2020-06-09 BE-PAL(ビーパル)  2020年7月号
評者: 鹿熊勤
2020-06-02 毎日新聞    朝刊  2020年6月2日付  宮崎版
2020-04-18 図書新聞  3445号
評者: 猪瀬浩平
2020-04-14 宮崎日日新聞    2020年4月14日号
2020-04-03 日刊ゲンダイ    2020年4月3日

紹介

藤原辰史さん推薦――「芥川仁の写真はどれも、言葉になる寸前の空気の溜めと震えが映っている。土呂久や水俣もそうだった。まるで空気の彫刻家だ。蜜蜂の羽音、養蜂家の息遣い、そこを吹き抜ける風の香り。じっくり浸って、時間を忘れたい。」

人間と環境が交錯する場を追い続ける写真家が、日本全国39箇所の養蜂場を訪れ、蜜蜂の小さな世界を守りながら生きる人びとの姿を活写したフォトスケッチ。

前書きなど

「実を言うと、養蜂家の仕事や蜜蜂の生態について、何も知らずに取材が始まった。
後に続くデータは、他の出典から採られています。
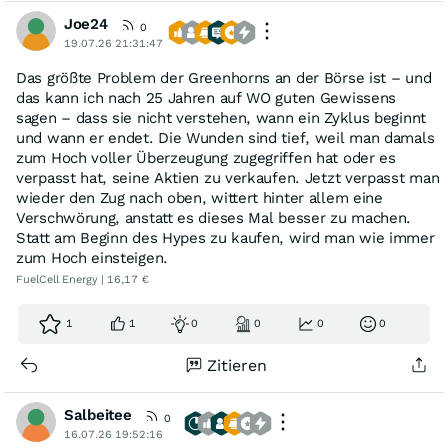
Joe24
0
19.07.26 21:31:47
Das größte Problem der Greenhorns an der Börse ist – und
das kann ich nach 25 Jahren auf WO guten Gewissens
sagen – dass sie nicht verstehen, wann ein Zyklus beginnt
und wann er endet. Die Wunden sind tief, weil man damals
zum Hoch voller Überzeugung zugegriffen hat oder es
verpasst hat, seine Aktien zu verkaufen. Jetzt verpasst man
wieder den Zug nach oben, wittert hinter allem eine
Verschwörung, anstatt es dieses Mal besser zu machen.
Statt am Beginn des Hypes zu kaufen, wird man wie immer
zum Hoch einsteigen.
FuelCell Energy | 16,17 €
1
1
0
0
0
0
Zitieren
Salbeitee
0
16.07.26 19:52:16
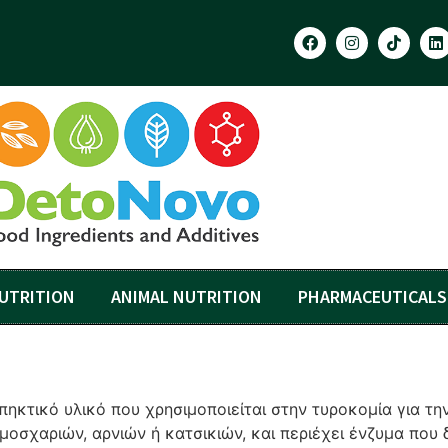
UTRITION
ANIMAL NUTRITION
PHARMACEUTICALS
πηκτικό υλικό που χρησιμοποιείται στην τυροκομία για τ
σχαριών, αρνιών ή κατσικιών, και περιέχει ένζυμα που 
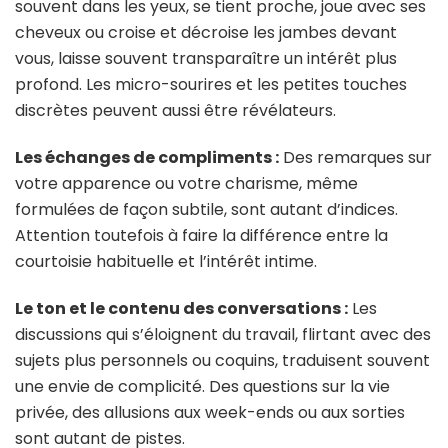
souvent dans les yeux, se tient proche, joue avec ses
cheveux ou croise et décroise les jambes devant
vous, laisse souvent transparaître un intérêt plus
profond. Les micro-sourires et les petites touches
discrètes peuvent aussi être révélateurs.
Les échanges de compliments :
Des remarques sur
votre apparence ou votre charisme, même
formulées de façon subtile, sont autant d’indices.
Attention toutefois à faire la différence entre la
courtoisie habituelle et l’intérêt intime.
Le ton et le contenu des conversations :
Les
discussions qui s’éloignent du travail, flirtant avec des
sujets plus personnels ou coquins, traduisent souvent
une envie de complicité. Des questions sur la vie
privée, des allusions aux week-ends ou aux sorties
sont autant de pistes.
養蜂場に一歩足を踏み入れると身を包み込むようにウォーンという羽音が聞こえてくる。全身の筋肉が緊張で硬直する。面布と手袋を着け、防備態勢は整えているのだが、刺される恐怖心が先に立つのだ。
 蜜蜂は、自然界の変化に影響を受けやすい小さな命だ。花のない冬季を人間の世話なくして生き抜くことはできない。自然界の天敵スズメバチの来襲から守るのも養蜂家だ。以前から指摘されている農薬の被害を最小限にするには、養蜂家が遠隔地へ巣箱を移動させてやらなければ、蜜蜂は脳神経が狂わされ巣箱へ戻ることはできなくなる。
 その代わりと言えば、人間の身勝手にも聞こえるが、私たちは蜂蜜という自然界の贈りものをいただくことができるのだ。一匹の働き蜂が、一生の間に採ってくる蜂蜜はスプーン一杯分の量という。健気さに涙が滲む。
 あれから五年。養蜂場で蜜蜂の羽音を聞くと、蜜蜂たちの機嫌が伝わるようになった。心地良く花蜜を採ってきているか、寒さに震えてはいないか、女王蜂は順調に卵を産み続けているか。自然界は蜜蜂たちに快適なのか。
 蜜蜂の言葉は「羽音」だ。小さな命の声に耳を澄ませてみよう。」
――「まえがき」より

版元から一言

水俣や土呂久をはじめ、長く環境の視点から人間の姿を撮り続けてきた芥川仁さんの最新写真集です。ここに写された蜜蜂たちの姿に見入っていると、人間の世界そのものにみえて愛おしさすら募ります。また、その蜜蜂たちの小さな世界を守り続ける人びとの営為が、かけがえのないものに思えてきます。
小社から最初の写真集がこの1冊になったことはとても光栄です。ぜひ、手に取ってください。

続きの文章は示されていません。